Futureperfect It’s possible!
Sculptures that fuse with nature, how to make your own edible tableware and the rooftop gardens of Gaza: Futureperfect presents stories that demonstrate there are other ways of doing things. Imitators are expressly welcome!
It happened in the summer of 2012. For days, the word went around in the village of Szakácsi that the tiger was nearby. Some shook their heads in disbelief. Others swore they had seen him with their own eyes. At night, the children pulled their quilts over their heads and traced the tiger’s stripes with their fingers on the ceiling. The old folks sat on the front stoops smoking their pipes until dusk and peered into the distance before turning in for the night. In the twilight they sometimes thought they saw the tiger’s eye flickering from afar.
Then, in July he arrived. Szakácsi is Hungary’s poorest community, populated almost exclusively by Roma. The tiger that would now guard the entrance to their town may not be flesh and blood, but is bigger than life size and a joint work by the artist group Hello Wood and the sculptor Gábor Miklós Szőke. Hello Wood is a handful of architectural students who build just about anything of wood that the material allows – including tigers. The one that they gave the inhabitants of Szakácsi now belongs to no one and to all. The villagers had sat down with Hello Wood to think about a project and finally agreed on an Indian tiger. After all, the Roma people are originally from the subcontinent. The big cat has managed to bring the previously divided town a little closer together.

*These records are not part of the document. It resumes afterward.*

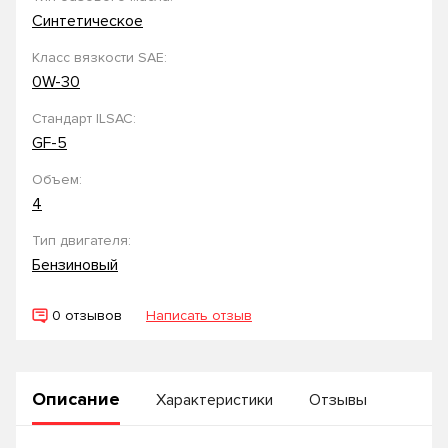
Синтетическое
Класс вязкости SAE:
0W-30
Стандарт ILSAC:
GF-5
Объем:
4
Тип двигателя:
Бензиновый
0 отзывов
Написать отзыв
Описание
Характеристики
Отзывы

The stories of Futureperfect aim to demonstrate how small things can make the world a better place. The tiger architects in Hungary are only one example among many. For instance, there are the three American surfers who make skateboards out of fishing nets that were discarded in the ocean. And Ahmed Saleh, who creates rooftop gardens in the Gaza Strip. The website by the Futurzwei foundation and the Goethe-Institut presents people and initiatives that have done something visionary. The Futureperfect project thereby continues on an international scale the mission that has made Futurzwei a success in German-speaking countries in recent years, based on the belief that the social and ecological crises of our day cannot be solved by politicians, engineers or the market; they have to be tackled by individuals.
To the Futureperfect portal | Copyright: Goethe-Institut The website of Futureperfect tells the story of poetry readings in the slums of Brazil, of a bank in Switzerland that advocates small and medium-sized businesses, and of young people who are working to help the residents of a nursing home in Tunisia. It started with 39 stories from 17 countries, but now at least one story is being added every week.

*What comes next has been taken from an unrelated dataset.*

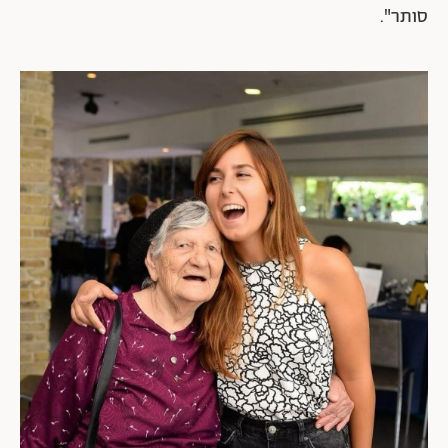
סותר".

There’s the story about Uwe Marth and how he found a place for his bee colonies to live – church asylum, shall we say – on the thirty-metre roof of the Berlin Cathedral. Marth is a teacher and one of the dozen of hobby beekeepers who are drawing attention to the precarious situation of the bees with the initiative Berlin summt! (Berlin is buzzing). Although the tiny pollinators are absolutely crucial to life on earth since many varieties of fruit, vegetables and nuts cannot bear fruit without them, their free services to nature and humanity receive little appreciation. As a result the bees are severely threatened. Every year, on average one third of the population in Germany perishes, and even higher numbers in specific states and regions.

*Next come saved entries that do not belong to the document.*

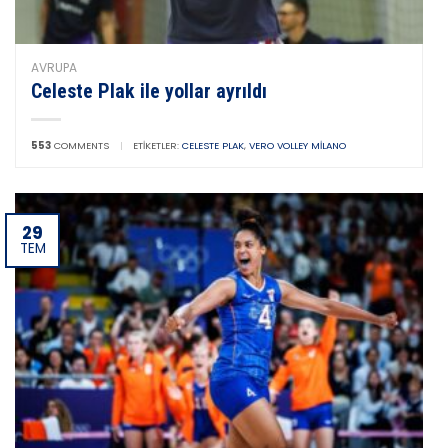
AVRUPA
Celeste Plak ile yollar ayrıldı
553
COMMENTS
|
ETIKETLER:
CELESTE PLAK
,
VERO VOLLEY MILANO
29
TEM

This is why bees fare better today in cities than in the countryside. Urban settings offer a greater variety of trees and flowers, and plants are less frequently treated with chemicals. In Berlin, 298 of Germany’s 560 native types of wild bees have found a home and about 700 volunteer beekeepers look after the city’s 3,200 colonies. In order to welcome the new immigrants in style, Berlin summt! has found homes for them at notable locations: on top of the Berlin house of representatives, the planetarium, the House of World Cultures and on the copper roof of the cathedral. The city roofs, it is hoped, can provide a future for these endangered creatures.